Posted on September 22, 2013


Handling and Processing Strings in R is an ebook dedicated to show you some introductory material to manipulate character strings in R.

Why this ebook?

Many years ago I decided to apply for a job in a company that developed data mining applications for big retailers. I was invited for an on-site visit and I went through the typical series of interviews with the members of the analytics team. Everything was going smoothly and I was enjoying all the conversations. Then it came turn to meet the computer scientist. After briefly describing his role in the team he started asking me a bunch of technical questions and tests. Although I was able to answer those questions related with statistics and multivariate analysis, I had a really hard time trying to answer a series of questions related with string manipulations.

I will remember my interview with that guy as one of the most embarrassing moments of my life.

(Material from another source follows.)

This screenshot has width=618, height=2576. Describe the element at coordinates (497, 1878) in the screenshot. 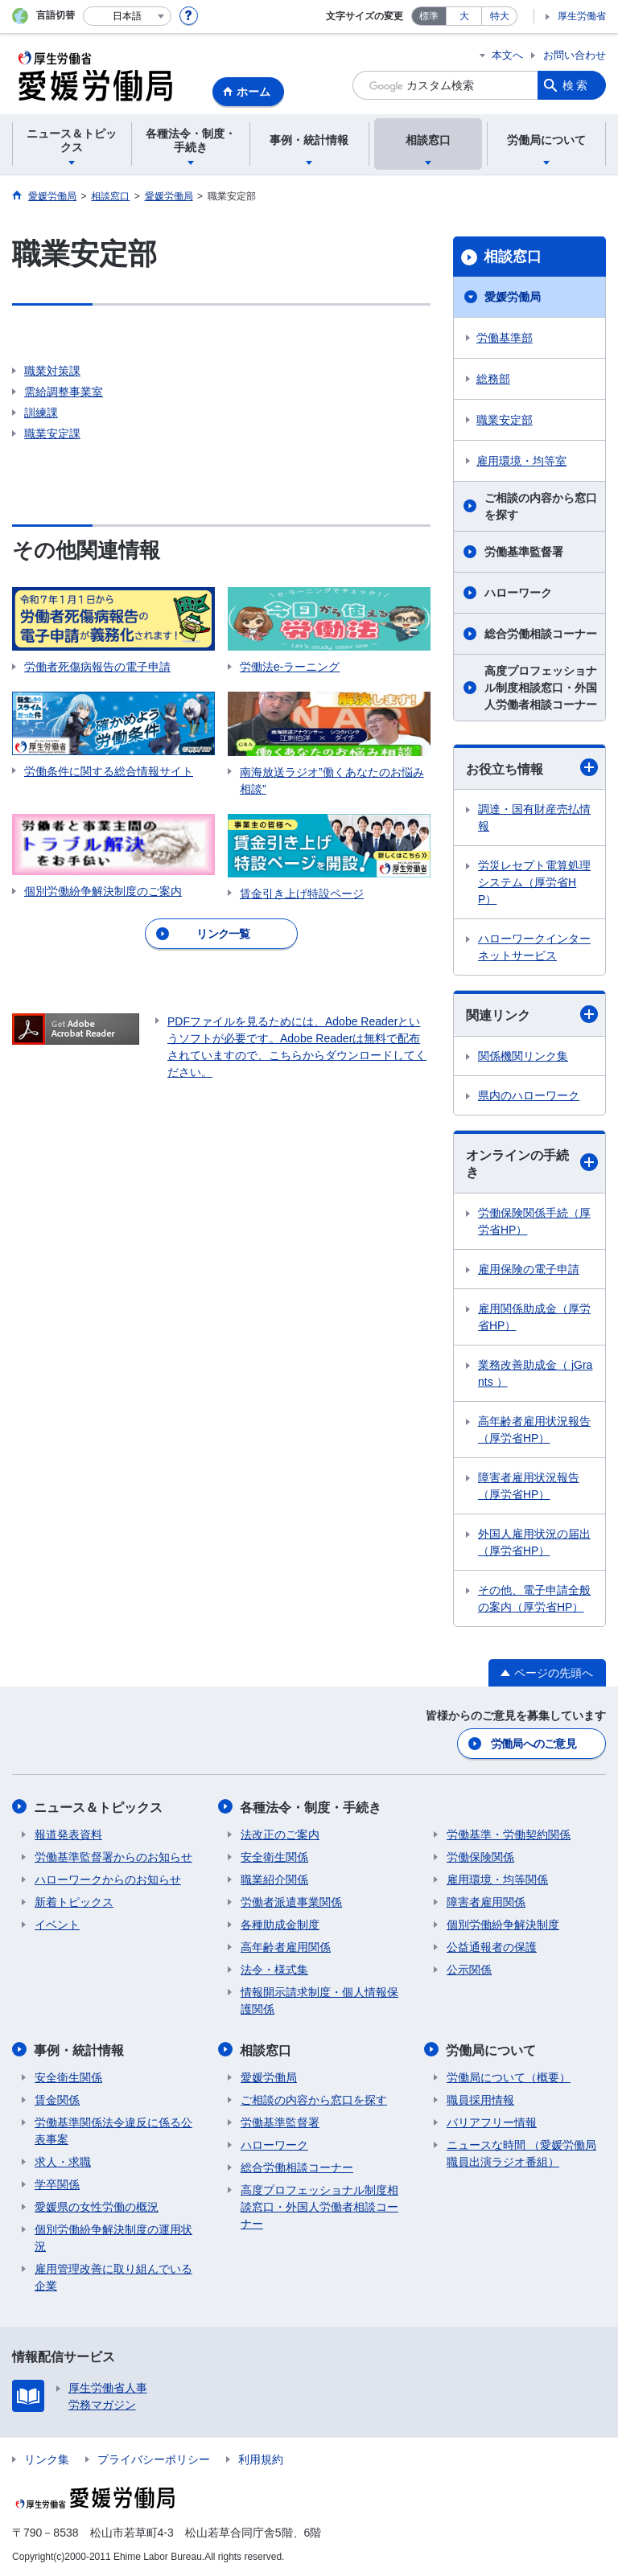 I see `雇用環境・均等関係` at that location.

That day, the first thing I did when I went back home was to open my laptop, launch R, and start reproducing the tests I failed to solve. It didn’t take me that much to get the right answers. Unfortunately, it was too late and the harm was already done. Needless to say I wasn’t offered the job. That shocking experience showed me that I was not prepared for manipulating character strings. I felt so bad that I promised myself to learn the basics of strings manipulation and text processing. “Handling and Processing Strings in R” is one of the derived results of that old promise.

The content of this ebook is the byproduct of my experience working with character string data in R. It is based on my notes, scripts, projects, and uncountable days and nights in which I’ve been struggling with text data. Briefly, I’ve tried to document and organize several topics related with manipulating character strings.

Handling and Processing Strings in R in a nutshell

Although this is not a complete list of the topics covered in the manuscript, here are some of the functions that are discussed in the ebook:

Basic functions

  • character() creating a character vector
  • is.character() test character mode
  • as.character() convert as character
  • paste() pasting
  • print() generic printing
  • noquote() unquoted characters
  • cat() concatenate and print
  • format() special formats
  • sprintf() C-style string formatting
  • toString() convert to string objects

Basic String Manipulations

  • char() count number of characters
  • tolower() convert to lower case
  • toupper() convert to upper case
  • casefold() case folding
  • chartr() character translation
  • abbreviate() abbreviation
  • substring() substrings of a character vector
  • substr() substrings of a character vector

String Manipulations with stringr

  • str_c() concatenation
  • str_length() number of characters
  • str_sub() substring
  • str_dup() string duplication
  • str_pad() string padding
  • str_wrap() string wrapping
  • str_trim() trimming whitespaces
  • word() extract words from a sentence

Functions for Regular Expressions

  • grep()
  • grepl()
  • regexpr()
  • gregexpr()
  • regexec()
  • sub()
  • gsub()
  • strsplit()
  • str_detect()
  • str_extract()
  • str_extract_all()
  • str_match()
  • str_match_all()
  • str_locate()
  • str_locate_all()
  • str_replace()
  • str_replace_all()
  • str_split()
  • str_split_fixed()